• Given records
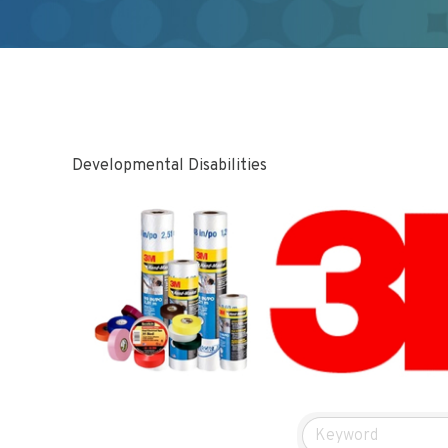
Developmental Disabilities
---
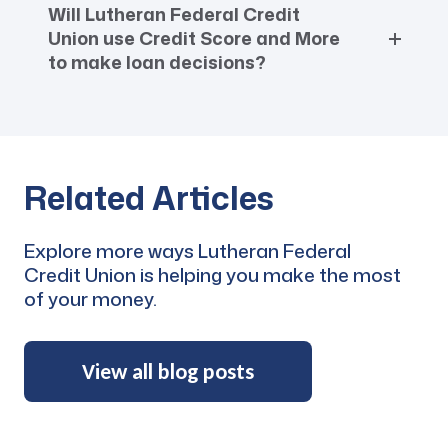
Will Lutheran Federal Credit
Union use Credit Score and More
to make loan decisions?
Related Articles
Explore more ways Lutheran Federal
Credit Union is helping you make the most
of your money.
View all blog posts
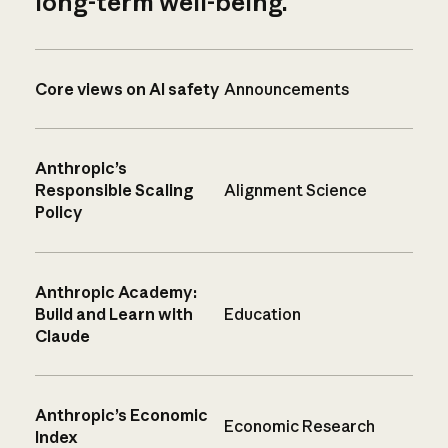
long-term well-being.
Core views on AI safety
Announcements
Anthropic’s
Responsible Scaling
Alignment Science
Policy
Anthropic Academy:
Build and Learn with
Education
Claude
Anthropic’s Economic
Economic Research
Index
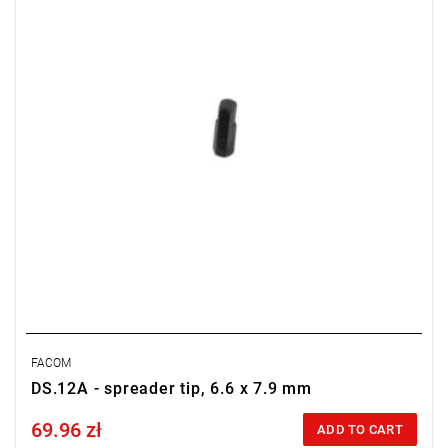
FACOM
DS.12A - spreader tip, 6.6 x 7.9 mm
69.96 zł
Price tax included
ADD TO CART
==
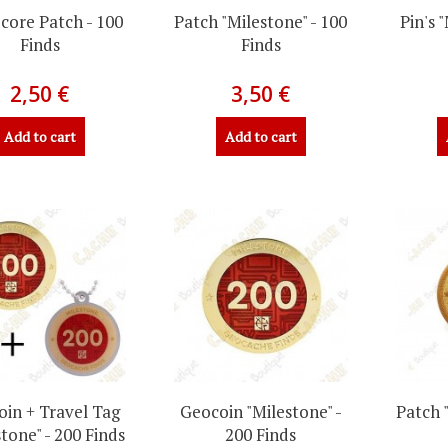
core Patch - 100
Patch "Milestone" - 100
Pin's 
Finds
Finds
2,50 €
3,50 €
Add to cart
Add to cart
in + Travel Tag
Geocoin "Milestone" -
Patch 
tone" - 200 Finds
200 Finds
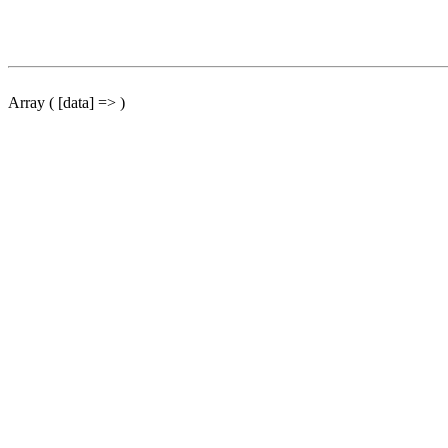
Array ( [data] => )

• What to produce
Your reply should hold every line from the data that contains "make", copied in full.

• Expected output
to make loan decisions?
Credit Union is helping you make the most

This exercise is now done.